Just tell him " I want to be released'. Honesty is always the best way to go. I am not one to beat around the bush.




Sirandlittle1 -> RE: Asking for release.... (5/22/2007 6:59:16 PM)

I find in life, where emotions are involved, people do the strangest things, so its possible.
But does it matter?
Good luck with editing your selection criteria, and learning from this experience.
little1
quote:

ORIGINAL: sweetstorm

Okay..... total change of subject.

Is it really odd if your Dom gets on His knees and begs you to stay? 




szobras -> RE: Asking for release.... (5/22/2007 7:00:33 PM)

quote:

ORIGINAL: sweetstorm

Okay..... total change of subject.

Is it really odd if your Dom gets on His knees and begs you to stay? 

Depends on the wording and if he holds out a ring while he's down there.




Lordandmaster -> RE: Asking for release.... (5/22/2007 7:02:18 PM)

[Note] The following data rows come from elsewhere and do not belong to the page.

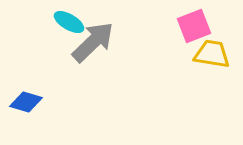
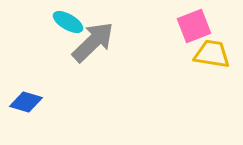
cyan ellipse: moved 1 px left
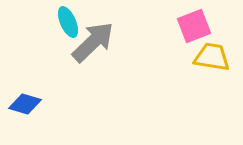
cyan ellipse: rotated 36 degrees clockwise
yellow trapezoid: moved 3 px down
blue diamond: moved 1 px left, 2 px down
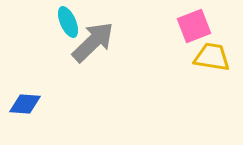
blue diamond: rotated 12 degrees counterclockwise
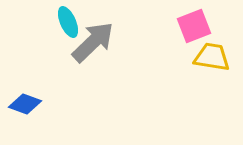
blue diamond: rotated 16 degrees clockwise
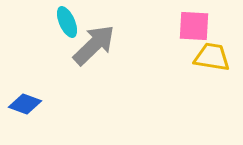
cyan ellipse: moved 1 px left
pink square: rotated 24 degrees clockwise
gray arrow: moved 1 px right, 3 px down
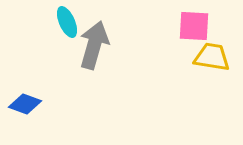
gray arrow: rotated 30 degrees counterclockwise
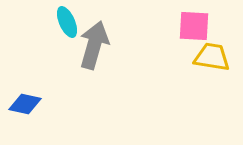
blue diamond: rotated 8 degrees counterclockwise
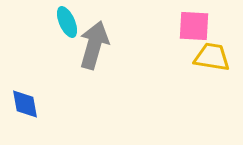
blue diamond: rotated 68 degrees clockwise
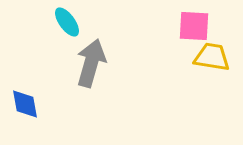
cyan ellipse: rotated 12 degrees counterclockwise
gray arrow: moved 3 px left, 18 px down
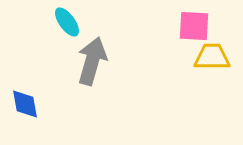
yellow trapezoid: rotated 9 degrees counterclockwise
gray arrow: moved 1 px right, 2 px up
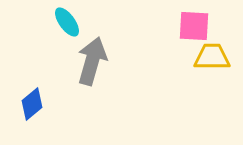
blue diamond: moved 7 px right; rotated 60 degrees clockwise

Send him pictures of you serving someone else.

quote:

ORIGINAL: sweetstorm

So what's the best way to.... um... break up with your Dom?

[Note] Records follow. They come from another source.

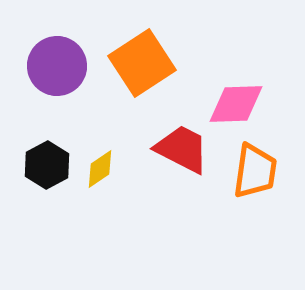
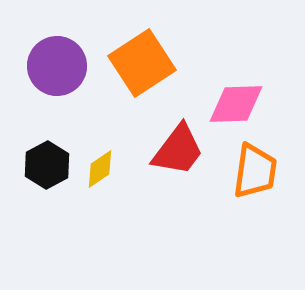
red trapezoid: moved 4 px left, 1 px down; rotated 100 degrees clockwise
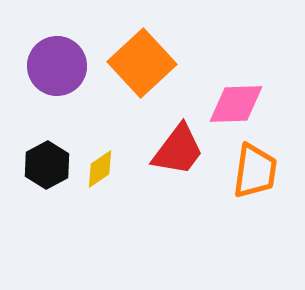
orange square: rotated 10 degrees counterclockwise
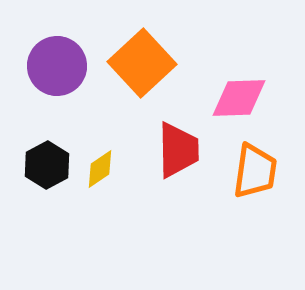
pink diamond: moved 3 px right, 6 px up
red trapezoid: rotated 38 degrees counterclockwise
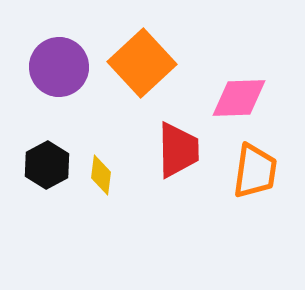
purple circle: moved 2 px right, 1 px down
yellow diamond: moved 1 px right, 6 px down; rotated 48 degrees counterclockwise
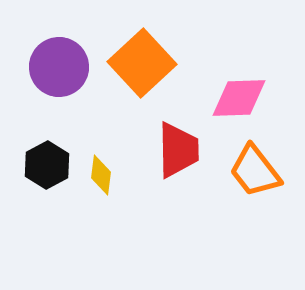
orange trapezoid: rotated 134 degrees clockwise
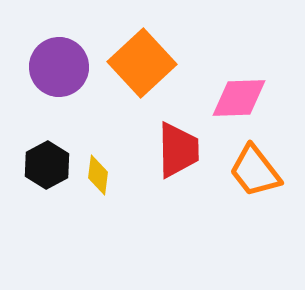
yellow diamond: moved 3 px left
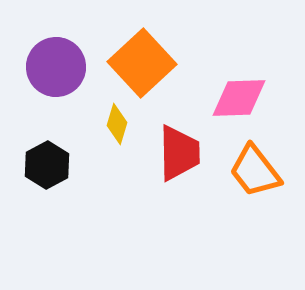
purple circle: moved 3 px left
red trapezoid: moved 1 px right, 3 px down
yellow diamond: moved 19 px right, 51 px up; rotated 9 degrees clockwise
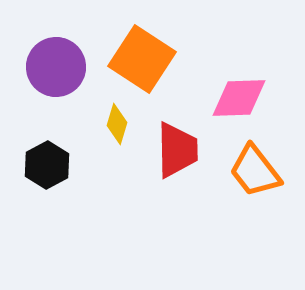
orange square: moved 4 px up; rotated 14 degrees counterclockwise
red trapezoid: moved 2 px left, 3 px up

kittensmailbox -> RE: Asking for release.... (5/22/2007 7:04:25 PM)

quote:

ORIGINAL: sweetnurseBBW

Just tell him " I want to be released'. Honesty is always the best way to go. I am not one to beat around the bush.


i agree




dawntreader -> RE: Asking for release.... (5/22/2007 8:29:53 PM)

quote:

ORIGINAL: Lordandmaster

Send him pictures of you serving someone else.



ROFL!!!!!!!!!!!!! That might work!




Lordandmaster -> RE: Asking for release.... (5/22/2007 11:43:13 PM)

Don't laugh.  I know a guy who killed himself over that.

quote:

ORIGINAL: dawntreader

quote:

ORIGINAL: Lordandmaster

Send him pictures of you serving someone else.



ROFL!!!!!!!!!!!!! That might work!




imthatacheyouhav -> RE: Asking for release.... (5/23/2007 6:52:38 AM)

How about...."You'er fat...ugly...and your breath stinks!!!...Now get lost before i vomit!"....is that too much?.....it was wasn't it?




sweetstorm -> RE: Asking for release.... (5/23/2007 2:47:21 PM)

I'm  actually very stunned, it turned out quite well.

I really suck at breaking up a vanilla relationship so I figured this would be just as awkward, painful and tail-spinning. I stated that I was asking for release and why. I can't just say "see ya". The problem is that when you've been serving someone for a good while, they aren't just your Dom, they become a very good friend. And you can't take away the friendship and keep the Ds and its awkward to drop the Ds and keep the friendship.

I honestly didn't realize what GOOD friends we had become as this has gone along. I was keeping this in Ds terms in my head for so long that when He began telling me all the reasons He wished I would stay, it really kind of shocked me that He really cared about our FRIENDSHIP so much, the vanilla things we have in common and how much we get along. I had no idea how much He really appreciated me.

He said some very sweet things and tentatively asked me if I would please keep His collar and said that if we were to part ways, He would rather it be done as a celebration of an amazing journey than in anger or misunderstanding.

Awwwwwwwww....... 


and He offered me chocolate. I can't turn that down.